And now, let's raise the question about where does the objective come from? I think it comes from what we really care about. Maybe you care so much about performance, which is fine. And if you define that you care about performance, then you can have two systems and objectively compare those systems. Just look at how much time and resource is consumed. And now you can become objective about the system design itself. Or how much do you care about quick iteration? Maybe you care about being productive. We need to launch product quick. We need to fix things quick and make the software progress quick. And after you have that goal in mind, then you can be objective about it.
You can evaluate based on all stats and data. You can evaluate based on the time that you measure, so on and so forth. But once you have objective inside, once you know what you care about, then we can truly be objective about system evaluation.
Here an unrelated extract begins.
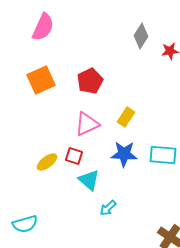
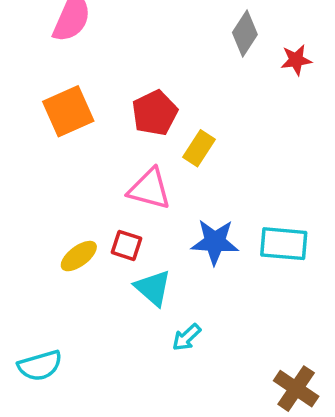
yellow rectangle: (126, 117) -> (199, 148), moved
pink triangle: (87, 124) -> (149, 189), turned 40

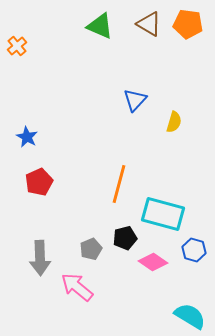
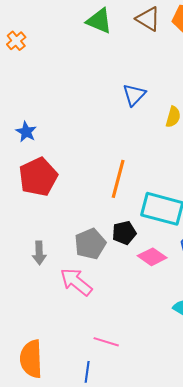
red pentagon: (39, 182) -> (38, 177), size x1.4
gray pentagon: (91, 249) -> (90, 244), size x1.4
gray arrow: (40, 258) -> (39, 253), size x0.7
And I think this is very important when we look into
different design patterns and architecture. It's very important to understand what we really care about and what the pattern cares about, and we can compare that. And that can lead into much better understanding of
how each pattern can benefit our work.
Example 1: One Return Rule vs. Early Return Pattern15:09
So, let's go through the example. I'm gonna start with a very simple one. Since I've been programming quite long, I'm not sure if new programmers have heard of this pattern. In the past, there's a pattern called one return rule. Basically, in programming languages where you still need to do resource cleanup such as C,
it is advised that you should have just one return.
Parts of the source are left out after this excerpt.